Alzheimer's Disease Symptoms
While each patient is an individual case, mild to moderate Alzheimer's usually lasts two to 10 years, while advanced Alzheimer's can persist for up to five years [source: Alzheimer's Association]. The symptoms of Alzheimer's disease often aren't noticeable when they begin. Occasional lapses of memory are seen as common behavior for seniors and don't necessarily mean that someone is sick, though it is one of Alzheimer's early symptoms. Experts also point out that while forgetting unfamiliar people is not unusual, it isn't normal to forget those who one interacts with regularly.
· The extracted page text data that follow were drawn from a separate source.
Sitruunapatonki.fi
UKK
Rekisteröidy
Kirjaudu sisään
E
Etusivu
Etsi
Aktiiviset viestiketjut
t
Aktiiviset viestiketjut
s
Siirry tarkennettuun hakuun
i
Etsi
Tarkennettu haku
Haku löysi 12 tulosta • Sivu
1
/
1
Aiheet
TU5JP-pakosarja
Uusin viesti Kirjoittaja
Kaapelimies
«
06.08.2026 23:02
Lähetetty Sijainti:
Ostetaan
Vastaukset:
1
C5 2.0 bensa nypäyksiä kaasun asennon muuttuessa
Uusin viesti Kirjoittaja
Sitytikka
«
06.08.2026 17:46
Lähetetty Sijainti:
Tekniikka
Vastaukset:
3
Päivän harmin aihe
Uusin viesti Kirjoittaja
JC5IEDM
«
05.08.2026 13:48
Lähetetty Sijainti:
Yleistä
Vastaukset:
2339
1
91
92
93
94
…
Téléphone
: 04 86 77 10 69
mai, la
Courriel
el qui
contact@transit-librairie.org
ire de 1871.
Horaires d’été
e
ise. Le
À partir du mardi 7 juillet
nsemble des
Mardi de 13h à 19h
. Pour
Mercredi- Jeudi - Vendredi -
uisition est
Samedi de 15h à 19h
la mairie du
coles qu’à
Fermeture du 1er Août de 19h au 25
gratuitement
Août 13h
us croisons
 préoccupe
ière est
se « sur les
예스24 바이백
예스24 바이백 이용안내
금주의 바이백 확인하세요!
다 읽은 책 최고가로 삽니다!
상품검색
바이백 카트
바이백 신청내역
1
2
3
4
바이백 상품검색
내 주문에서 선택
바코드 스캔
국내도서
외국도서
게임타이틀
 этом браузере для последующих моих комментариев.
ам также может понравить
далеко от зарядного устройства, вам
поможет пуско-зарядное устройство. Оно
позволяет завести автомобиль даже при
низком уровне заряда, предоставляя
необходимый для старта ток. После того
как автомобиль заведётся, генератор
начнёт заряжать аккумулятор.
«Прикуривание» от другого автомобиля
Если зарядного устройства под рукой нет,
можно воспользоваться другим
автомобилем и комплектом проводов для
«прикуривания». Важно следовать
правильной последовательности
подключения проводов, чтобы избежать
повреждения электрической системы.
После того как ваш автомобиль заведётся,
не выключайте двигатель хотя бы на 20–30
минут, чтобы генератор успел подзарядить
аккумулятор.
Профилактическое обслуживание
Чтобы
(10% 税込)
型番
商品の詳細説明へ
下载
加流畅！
As the disease progresses, severe forgetfulness sets in. A person will forget how to do things, even those that have been part of a daily routine for years. He or she will have difficulty remembering who people are. Thinking becomes muddled. The patient may have trouble assessing and judging situations or following directions. So-called "abstract thinking," such as manipulating information or numbers in one's head, is a particular problem. There can also be problems with spatial sense -- determining the locations of people and things relative to one's self.
At first a patient may have trouble remembering a word or phrase, but eventually, basic communication skills become impaired. Reading, writing and speaking all prove difficult. In moderate to advanced stages of Alzheimer's disease, a person can become confused, have mood swings, appear restless and wander off. Even a patient's personality may change, characterized by depression, restless or aggressive behavior, and anxiety.
Near end stage, an Alzheimer's patient must receive constant monitoring and care. By this point, neurons have died throughout the brain. The brain has shrunk, particularly in the cortex and hippocampus.
With Alzheimer's, there are many related diseases and complications, some of which can be fatal. Falls or accidents caused by loss of balance, disorientation or wandering off are common. These incidents may cause death on their own or may lead to other potentially deadly complications -- surgery, infections such as pneumonia, blood clots. In fact, while Alzheimer's disease is 100 percent fatal, the most common cause of death for those with the disease is some other acquired infection [source: NINDS]. But some states still list Alzheimer's disease as the cause of death in these cases, however. It's important to note that a patient can die from Alzheimer's itself: For example, the brain can become so damaged that a sufferer may no longer "know" how to breathe or may choke on food.